Il 15 gennaio è pure intervenuta una decisione del Tar del Friuli Venezia Giulia, che ha sospeso l’ordinanza regionale del 4 gennaio con cui si disponeva la didattica a distanza delle scuole fino a fine mese.

Secondo il tribunale, essa determina «una disparità di trattamento rispetto alle aperture di altre attività», invece permesse; viola il diritto a un’adeguata attività didattica, prevista anche nella Dichiarazione Universale dei diritti dell’uomo, oltre che nella Costituzione; lede il diritto alla salute «fortemente compromesso» dalla didattica a distanza, che impedisce di «intrattenere le normali relazioni sociali tipiche di quell’età».

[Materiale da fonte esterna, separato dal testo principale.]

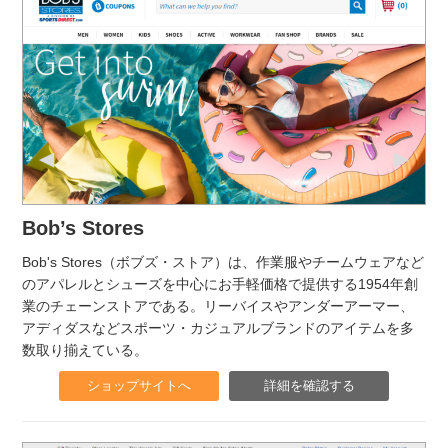
Bob’s Stores
Bob's Stores（ボブズ・ストア）は、作業服やチームウェアなど
のアパレルとシューズを中心にお手軽価格で提供する1954年創
業のチェーンストアである。リーバイスやアンダーアーマー、
アディダスなどスポーツ・カジュアルブランドのアイテムを多
数取り揃えている。
ショップサイトへ
詳細を確認する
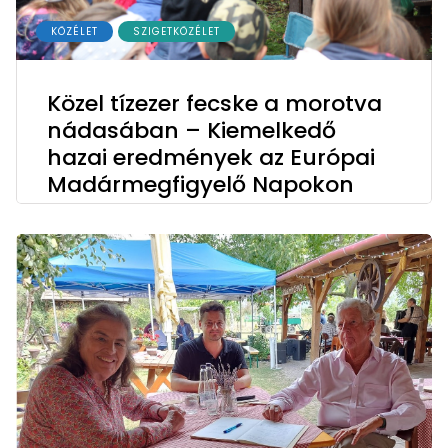
KÖZÉLET
SZIGETKÖZÉLET
Közel tízezer fecske a morotva
nádasában – Kiemelkedő
hazai eredmények az Európai
Madármegfigyelő Napokon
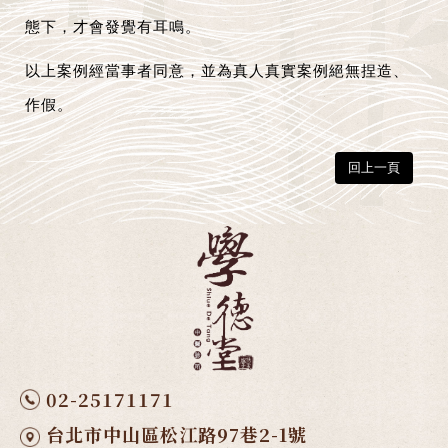
態下，才會發覺有耳鳴。
以上案例經當事者同意，並為真人真實案例絕無捏造、
作假。
回上一頁
02-25171171
台北市中山區松江路97巷2-1號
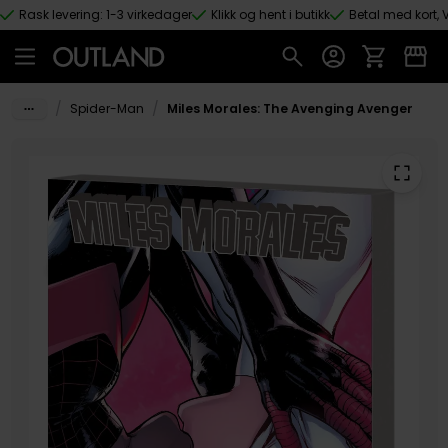
Rask levering: 1-3 virkedager
Klikk og hent i butikk
Betal med kort, V
Hopp til hovedinnhold
/
/
Spider-Man
Miles Morales: The Avenging Avenger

Il Tar sottolinea pure il trattamento «diverso e più dannoso rispetto ai giovani di pari età residenti in altre regioni», i cui dati epidemiologici non sono «significativamente diversi e peggiori e che sono collocate in analoga fascia di rischio».

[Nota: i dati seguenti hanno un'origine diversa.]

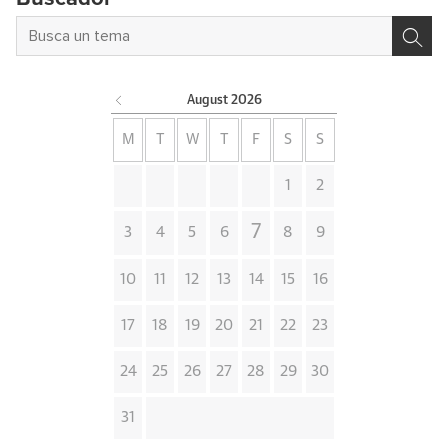
August
2026
M
T
W
T
F
S
S
1
2
7
3
4
5
6
8
9
10
11
12
13
14
15
16
17
18
19
20
21
22
23
24
25
26
27
28
29
30
31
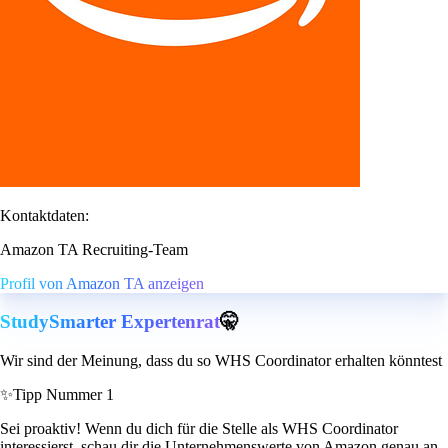
Kontaktdaten:
Amazon TA Recruiting-Team
Profil von Amazon TA anzeigen
StudySmarter Expertenrat
🤫
Wir sind der Meinung, dass du so WHS Coordinator erhalten könntest
✨
Tipp Nummer 1
Sei proaktiv! Wenn du dich für die Stelle als WHS Coordinator
interessierst, schau dir die Unternehmenswerte von Amazon genau an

Da ultimo, ieri il Tar Campania ha sospeso l’ordinanza dello scorso 16 gennaio, con cui il presidente della regione aveva disposto il ritorno in classe solo delle primarie fino alla terza elementare. Secondo il tribunale, che in precedenza aveva respinto ricorsi contro analoghi provvedimenti, i dati dimostrano «che il contagio si sviluppa anche quando le scuole sono chiuse (durante le vacanze natalizie)» e da ciò discende il «legittimo dubbio sull’effettiva idoneità della misura restrittiva dell’attività scolastica in presenza ai fini della riduzione del contagio».

Le ipocrisie sulla scuola

Il presidente dell’Emilia Romagna si è adeguato alla pronuncia del Tar e così pare farà anche quello della Campania, ma solo per le elementari; il presidente del Friuli Venezia Giulia ha invece ribadito, con una nuova ordinanza, la chiusura delle scuole superiori fino a fine mese; mentre gli studenti lombardi non sono tornati in presenza poiché intanto la regione è diventata zona rossa.

Altre regioni procedono in ordine sparso, chiudendo le scuole per periodi differenti. Il consulente del governo, Walter Ricciardi, si dichiara comunque contrario alle riaperture, data la situazione sanitaria. Ora si attende il confronto fra Speranza e la Conferenza delle regioni.

Le decisioni di chiusura fanno prevalere il principio di precauzione sul diritto all’istruzione, per coprire le carenze nella predisposizione di quanto necessario al rientro in presenza con condizioni di sicurezza, i trasporti prima di tutto.

La mancanza nelle ordinanze regionali di chiare e solide motivazioni epidemiologiche, che comprovino il nesso di causalità fra aumento dei contagi e presenza a scuola, ne rende palese l’uso improprio. Il governo le avrebbe potute impugnare poiché non fondate su una precisa e documentata giustificazione; altrimenti, avrebbe potuto rivedere la norma che consente alle Regioni di adottare misure più restrittive di quelle dei Dpcm. Invece, non ha fatto nulla.

Il sospetto è che il caos attuale, tripudio della frammentazione di prerogative e responsabilità, è una scelta deliberata del governo: sovrapposizione tra competenze centrali e locali, sancite in modo poco chiaro, anche con l’intrico fra atti normativi e amministrativi; iniziativa giudiziaria lasciata alle famiglie; tribunali chiamati a chiarire, ma le cui pronunce finiscono per creare confusione ulteriore, intrecciandosi ad altri provvedimenti.

Qual è la conseguenza? Lo svilimento dell’istruzione, che sempre più si stenta a riconoscere nella sostanza come diritto fondamentale.